Orchestration Integration

The ETL Watcher SDK provides seamless integration with popular orchestration frameworks like Dagster and Airflow through the OrchestratedETL class.

Overview

The orchestration integration allows you to:

Use your existing ETL functions with orchestration frameworks
Automatically inject orchestration context into your ETL metadata
Maintain compatibility with both Dagster and Airflow
Track ETL execution metrics through the Watcher API

Basic Usage

The OrchestratedETL class provides a unified interface for running ETL pipelines with orchestration context:

from watcher import OrchestratedETL, ETLResult, PipelineConfig, Pipeline

# Define your ETL function
def my_etl_function(watcher_context: WatcherContext, **kwargs):
    # Your ETL logic here
    data = extract_data()
    processed = transform_data(data)

    return ETLResult(
        completed_successfully=True,
        inserts=len(processed),
        total_rows=len(data),
        execution_metadata={"source": "database"}
    )

# Create orchestrated ETL
pipeline_config = PipelineConfig(
    pipeline=Pipeline(
        name="my_pipeline",
        pipeline_type_name="batch_etl"
    )
)

etl = OrchestratedETL(
    watcher_url="https://api.watcher.example.com",
    pipeline_config=pipeline_config
)

result = etl.execute_etl(my_etl_function)
print(result)

Dagster Integration

For Dagster, you can use the OrchestratedETL class directly in your ops:

from dagster import op, job, OpExecutionContext
from watcher import OrchestratedETL, ETLResult, PipelineConfig, Pipeline

# Define your ETL function
def extract_and_transform(watcher_context: WatcherContext, **kwargs) -> ETLResult:
    # Your ETL logic
    data = extract_data()
    processed = transform_data(data)

    return ETLResult(
        completed_successfully=True,
        inserts=len(processed),
        total_rows=len(data)
    )

# Create Dagster op
@op
def my_etl_op(context: OpExecutionContext):
    etl = OrchestratedETL("https://api.watcher.com", pipeline_config)
    return etl.execute_etl(extract_and_transform, context)

Airflow Integration

For Airflow, you can use the OrchestratedETL class in your tasks:

from airflow import DAG
from airflow.operators.python import PythonOperator
from watcher import OrchestratedETL, ETLResult, PipelineConfig, Pipeline

# Define your ETL function
def extract_and_transform(watcher_context: WatcherContext, **kwargs) -> ETLResult:
    # Your ETL logic
    data = extract_data()
    processed = transform_data(data)

    return ETLResult(
        completed_successfully=True,
        inserts=len(processed),
        total_rows=len(data)
    )

# Create Airflow task
def my_etl_task(**context):
    etl = OrchestratedETL("https://api.watcher.com", pipeline_config)
    return etl.execute_etl(extract_and_transform, context)

Advanced Usage

Watermark Management

The orchestration integration supports watermark management for incremental processing.
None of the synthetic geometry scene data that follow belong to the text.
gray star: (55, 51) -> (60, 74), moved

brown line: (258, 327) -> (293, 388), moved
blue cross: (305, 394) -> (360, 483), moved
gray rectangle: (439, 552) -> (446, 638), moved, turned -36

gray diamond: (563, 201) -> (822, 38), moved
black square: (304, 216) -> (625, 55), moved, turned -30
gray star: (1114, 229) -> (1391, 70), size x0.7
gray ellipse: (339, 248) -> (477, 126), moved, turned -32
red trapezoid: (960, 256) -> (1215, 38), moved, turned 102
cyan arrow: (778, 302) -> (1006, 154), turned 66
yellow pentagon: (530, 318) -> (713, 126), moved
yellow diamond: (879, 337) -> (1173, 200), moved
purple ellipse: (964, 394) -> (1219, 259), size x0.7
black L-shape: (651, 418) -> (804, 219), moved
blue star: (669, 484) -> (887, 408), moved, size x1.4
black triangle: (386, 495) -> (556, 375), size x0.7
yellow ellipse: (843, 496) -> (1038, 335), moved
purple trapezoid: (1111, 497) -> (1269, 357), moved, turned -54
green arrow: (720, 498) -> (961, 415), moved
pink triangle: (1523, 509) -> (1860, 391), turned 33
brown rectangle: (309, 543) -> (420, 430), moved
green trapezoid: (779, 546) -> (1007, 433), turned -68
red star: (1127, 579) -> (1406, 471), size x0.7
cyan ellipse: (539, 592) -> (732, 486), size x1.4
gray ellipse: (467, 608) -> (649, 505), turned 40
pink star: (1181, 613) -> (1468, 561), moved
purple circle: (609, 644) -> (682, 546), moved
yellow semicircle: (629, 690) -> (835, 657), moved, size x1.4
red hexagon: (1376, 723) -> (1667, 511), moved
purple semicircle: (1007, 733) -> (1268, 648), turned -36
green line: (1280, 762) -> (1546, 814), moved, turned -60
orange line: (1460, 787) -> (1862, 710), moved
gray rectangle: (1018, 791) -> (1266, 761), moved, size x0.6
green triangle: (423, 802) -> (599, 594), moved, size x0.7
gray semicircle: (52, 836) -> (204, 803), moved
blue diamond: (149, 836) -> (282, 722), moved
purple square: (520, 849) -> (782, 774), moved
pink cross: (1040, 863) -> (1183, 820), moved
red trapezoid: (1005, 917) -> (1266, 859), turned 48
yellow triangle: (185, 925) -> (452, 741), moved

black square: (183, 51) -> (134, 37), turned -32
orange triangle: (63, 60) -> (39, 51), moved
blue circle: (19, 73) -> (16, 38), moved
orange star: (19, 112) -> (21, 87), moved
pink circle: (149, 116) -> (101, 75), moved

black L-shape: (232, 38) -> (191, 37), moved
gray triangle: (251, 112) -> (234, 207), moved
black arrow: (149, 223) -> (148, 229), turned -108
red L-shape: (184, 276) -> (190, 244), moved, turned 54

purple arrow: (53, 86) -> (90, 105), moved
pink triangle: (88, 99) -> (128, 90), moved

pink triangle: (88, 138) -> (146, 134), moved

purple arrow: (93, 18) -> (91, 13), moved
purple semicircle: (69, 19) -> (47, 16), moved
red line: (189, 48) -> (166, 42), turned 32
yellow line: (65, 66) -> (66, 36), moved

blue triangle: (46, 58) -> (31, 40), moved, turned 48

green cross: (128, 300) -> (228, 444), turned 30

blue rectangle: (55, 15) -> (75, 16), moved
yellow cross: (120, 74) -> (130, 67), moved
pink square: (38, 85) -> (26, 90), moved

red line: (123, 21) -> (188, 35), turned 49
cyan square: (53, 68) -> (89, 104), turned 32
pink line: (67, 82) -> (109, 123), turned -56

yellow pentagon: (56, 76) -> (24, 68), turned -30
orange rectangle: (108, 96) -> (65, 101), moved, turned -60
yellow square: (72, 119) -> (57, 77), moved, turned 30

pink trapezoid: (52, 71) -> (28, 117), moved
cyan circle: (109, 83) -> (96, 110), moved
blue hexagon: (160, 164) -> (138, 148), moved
Watermarks are automatically available in the watcher_context:

def my_etl_function(watcher_context: WatcherContext) -> ETLResult:
    # Access current watermark for incremental processing
    current_watermark = watcher_context.watermark
    next_watermark = watcher_context.next_watermark

    # Process data from watermark onwards
    data = extract_data_since(current_watermark, next_watermark)

    # The next watermark is automatically set by the SDK
    # based on the pipeline configuration

    return ETLResult(
        completed_successfully=True,
        inserts=len(data),
        total_rows=len(data)
    )

# Execute ETL with orchestration context
result = etl.execute_etl(my_etl_function, orchestration_context)

Context Detection

The OrchestratedETL class automatically detects orchestration context from:

Dagster: OpExecutionContext objects with run_id and partition_key
Airflow: Dictionary or object contexts with dag_id and task_id

Metadata Injection

Orchestration context is automatically injected into your ETL metadata:

# Dagster context automatically detected
from dagster import op, OpExecutionContext

@op
def my_dagster_op(context: OpExecutionContext):
    etl = OrchestratedETL("https://api.watcher.com", pipeline_config)
    return etl.execute_etl(my_etl_function, context)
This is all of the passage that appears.